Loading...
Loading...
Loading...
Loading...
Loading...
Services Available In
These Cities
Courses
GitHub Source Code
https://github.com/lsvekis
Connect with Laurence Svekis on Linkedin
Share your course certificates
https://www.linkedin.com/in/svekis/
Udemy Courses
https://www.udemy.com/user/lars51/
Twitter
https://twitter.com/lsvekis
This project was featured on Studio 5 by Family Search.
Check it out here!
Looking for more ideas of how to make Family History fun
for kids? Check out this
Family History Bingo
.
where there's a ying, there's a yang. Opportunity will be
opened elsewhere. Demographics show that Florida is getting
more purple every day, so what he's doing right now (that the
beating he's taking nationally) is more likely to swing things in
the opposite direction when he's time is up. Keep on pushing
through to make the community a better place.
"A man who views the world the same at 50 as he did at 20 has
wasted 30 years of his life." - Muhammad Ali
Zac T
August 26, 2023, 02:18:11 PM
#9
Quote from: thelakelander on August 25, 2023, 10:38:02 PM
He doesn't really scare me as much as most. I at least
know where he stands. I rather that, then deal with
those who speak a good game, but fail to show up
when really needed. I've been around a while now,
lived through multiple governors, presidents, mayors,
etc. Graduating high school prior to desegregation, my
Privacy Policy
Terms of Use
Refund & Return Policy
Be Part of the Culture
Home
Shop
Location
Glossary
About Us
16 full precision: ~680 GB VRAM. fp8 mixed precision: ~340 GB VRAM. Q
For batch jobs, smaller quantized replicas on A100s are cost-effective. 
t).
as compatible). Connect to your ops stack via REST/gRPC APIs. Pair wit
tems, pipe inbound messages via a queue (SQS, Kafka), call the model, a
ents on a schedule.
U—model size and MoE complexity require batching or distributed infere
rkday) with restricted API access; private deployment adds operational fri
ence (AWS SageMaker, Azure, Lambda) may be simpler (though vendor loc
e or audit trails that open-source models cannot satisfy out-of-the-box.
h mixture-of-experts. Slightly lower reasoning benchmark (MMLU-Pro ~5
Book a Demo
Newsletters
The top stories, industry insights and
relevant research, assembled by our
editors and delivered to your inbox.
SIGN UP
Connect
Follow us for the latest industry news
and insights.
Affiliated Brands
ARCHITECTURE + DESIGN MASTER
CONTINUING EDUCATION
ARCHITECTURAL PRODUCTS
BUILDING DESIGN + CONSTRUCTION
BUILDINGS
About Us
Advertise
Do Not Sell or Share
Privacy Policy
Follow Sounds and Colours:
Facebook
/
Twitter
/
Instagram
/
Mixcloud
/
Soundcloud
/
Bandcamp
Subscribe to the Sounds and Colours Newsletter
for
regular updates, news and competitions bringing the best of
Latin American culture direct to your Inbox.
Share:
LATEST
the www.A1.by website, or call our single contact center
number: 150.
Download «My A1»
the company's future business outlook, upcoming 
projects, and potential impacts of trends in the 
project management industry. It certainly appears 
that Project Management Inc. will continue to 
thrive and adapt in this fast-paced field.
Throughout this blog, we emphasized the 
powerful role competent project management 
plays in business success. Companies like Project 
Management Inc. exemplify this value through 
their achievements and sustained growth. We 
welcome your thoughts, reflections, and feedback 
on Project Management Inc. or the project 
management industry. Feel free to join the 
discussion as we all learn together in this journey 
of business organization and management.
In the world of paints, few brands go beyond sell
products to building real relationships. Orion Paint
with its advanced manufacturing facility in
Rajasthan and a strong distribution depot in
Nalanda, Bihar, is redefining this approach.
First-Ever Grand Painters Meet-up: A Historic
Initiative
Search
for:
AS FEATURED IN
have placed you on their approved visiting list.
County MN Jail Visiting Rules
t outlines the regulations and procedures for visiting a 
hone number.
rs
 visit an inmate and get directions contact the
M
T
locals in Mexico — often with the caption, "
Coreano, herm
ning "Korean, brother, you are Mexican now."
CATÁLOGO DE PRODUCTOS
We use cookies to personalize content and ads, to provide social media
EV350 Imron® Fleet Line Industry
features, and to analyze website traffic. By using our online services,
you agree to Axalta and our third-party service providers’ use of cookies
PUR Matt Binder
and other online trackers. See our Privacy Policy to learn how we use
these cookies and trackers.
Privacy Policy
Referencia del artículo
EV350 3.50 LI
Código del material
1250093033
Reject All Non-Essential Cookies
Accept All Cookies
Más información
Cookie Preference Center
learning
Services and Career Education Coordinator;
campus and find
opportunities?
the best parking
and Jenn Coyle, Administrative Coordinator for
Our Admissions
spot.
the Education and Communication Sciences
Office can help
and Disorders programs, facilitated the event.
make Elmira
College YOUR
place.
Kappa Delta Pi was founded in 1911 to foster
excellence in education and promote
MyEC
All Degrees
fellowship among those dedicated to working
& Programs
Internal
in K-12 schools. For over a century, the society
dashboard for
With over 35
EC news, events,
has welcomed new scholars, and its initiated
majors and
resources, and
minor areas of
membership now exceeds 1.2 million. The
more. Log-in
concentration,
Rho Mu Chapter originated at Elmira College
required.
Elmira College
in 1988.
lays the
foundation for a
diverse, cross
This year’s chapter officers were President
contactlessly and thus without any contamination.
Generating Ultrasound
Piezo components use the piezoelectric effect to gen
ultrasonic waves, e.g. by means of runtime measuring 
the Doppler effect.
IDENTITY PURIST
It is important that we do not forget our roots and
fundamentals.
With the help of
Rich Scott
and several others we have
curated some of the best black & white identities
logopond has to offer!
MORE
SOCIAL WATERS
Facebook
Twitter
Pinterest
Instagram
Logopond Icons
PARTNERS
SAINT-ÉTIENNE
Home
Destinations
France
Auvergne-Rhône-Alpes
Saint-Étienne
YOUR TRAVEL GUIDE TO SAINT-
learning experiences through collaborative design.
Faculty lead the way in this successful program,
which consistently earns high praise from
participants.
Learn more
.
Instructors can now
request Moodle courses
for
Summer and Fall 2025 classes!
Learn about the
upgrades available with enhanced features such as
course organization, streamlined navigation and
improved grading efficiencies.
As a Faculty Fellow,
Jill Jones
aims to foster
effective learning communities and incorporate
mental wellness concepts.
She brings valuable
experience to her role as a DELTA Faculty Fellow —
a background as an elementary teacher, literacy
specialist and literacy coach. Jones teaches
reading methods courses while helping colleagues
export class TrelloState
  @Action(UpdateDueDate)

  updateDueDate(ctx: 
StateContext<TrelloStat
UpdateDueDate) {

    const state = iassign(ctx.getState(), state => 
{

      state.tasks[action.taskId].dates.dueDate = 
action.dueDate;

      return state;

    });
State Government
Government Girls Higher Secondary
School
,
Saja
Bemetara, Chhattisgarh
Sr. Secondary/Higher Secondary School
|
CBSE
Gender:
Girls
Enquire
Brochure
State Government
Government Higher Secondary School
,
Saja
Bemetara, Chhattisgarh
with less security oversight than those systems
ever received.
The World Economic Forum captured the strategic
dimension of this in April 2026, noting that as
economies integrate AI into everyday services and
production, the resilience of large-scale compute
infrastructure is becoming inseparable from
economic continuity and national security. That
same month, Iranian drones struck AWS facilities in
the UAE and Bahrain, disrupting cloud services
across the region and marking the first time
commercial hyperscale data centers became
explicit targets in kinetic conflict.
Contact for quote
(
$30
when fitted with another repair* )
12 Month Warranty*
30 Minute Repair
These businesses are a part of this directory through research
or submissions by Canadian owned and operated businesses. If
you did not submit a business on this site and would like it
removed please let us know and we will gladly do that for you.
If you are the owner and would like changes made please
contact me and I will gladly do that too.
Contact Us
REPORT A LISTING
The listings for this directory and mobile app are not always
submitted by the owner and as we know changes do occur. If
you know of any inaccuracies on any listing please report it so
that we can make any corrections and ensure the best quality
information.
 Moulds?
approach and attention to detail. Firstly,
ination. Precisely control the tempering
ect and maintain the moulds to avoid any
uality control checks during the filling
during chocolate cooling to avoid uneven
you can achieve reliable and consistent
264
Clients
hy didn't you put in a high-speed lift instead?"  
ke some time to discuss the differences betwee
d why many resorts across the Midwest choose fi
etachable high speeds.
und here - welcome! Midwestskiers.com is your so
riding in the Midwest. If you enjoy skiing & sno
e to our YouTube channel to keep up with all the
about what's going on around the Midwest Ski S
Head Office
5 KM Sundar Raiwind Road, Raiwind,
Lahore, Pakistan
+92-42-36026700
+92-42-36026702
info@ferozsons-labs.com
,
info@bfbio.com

· · ·

• TASK BRIEF:
The answer must be every line of the records that holds the string "would".

• YOUR RESPONSE:
you did not submit a business on this site and would like it
If you are the owner and would like changes made please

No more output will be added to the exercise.